Z myślą o uporaniu się z rosnącą liczbą osób pokolenia powojennego wyżu demograficznego budżet GOP-u przewiduje zmiany w programie opieki medycznej dla osób poniżej 55 roku życia z tradycyjnej opłaty za usługę, kiedy rząd pokrywa koszt wizyt lekarskich i pobytu w szpitalu, na "talony wspierające", czyli subsydia na zakup ubezpieczenia medycznego.
Republikanie twierdzą, że takie podejście zwiększy konkurencyjność firm ubezpieczeniowych, zlikwiduje niepotrzebne badania, zahamuje wzrost kosztów i da emerytom większy wybór.

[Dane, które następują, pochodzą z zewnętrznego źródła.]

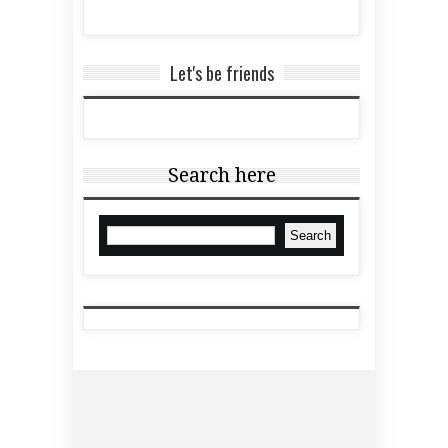
Let's be friends
Search here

Przeciwnicy planu – opracowanego przez Ryana wspólnie z liberalnym senatorem z Oregonu, Ronem Wydenem – uważają, że cięcia funduszy na opiekę medyczną są zbyt głębokie i zmuszą osoby starsze do zwiększenia wydatków z własnej kieszeni i rezygnacji z wizyt lekarskich.
Nie ma wątpliwości, że w tym roku plan GOP-u nie zostanie zatwierdzony. Istnieje olbrzymia różnica między propozycjami republikanów a budżetem, który Obama przedstawił w ub. miesiącu. Prezydent chce uzdrowić budżet poprzez podniesienie podatków najbogatszym Amerykanom i nie narusza funduszy na programy socjalne.
Z całą pewnością różnice te staną się głównym tematem debat w wyborach powszechnych do obu izb Kongresu i Białego Domu.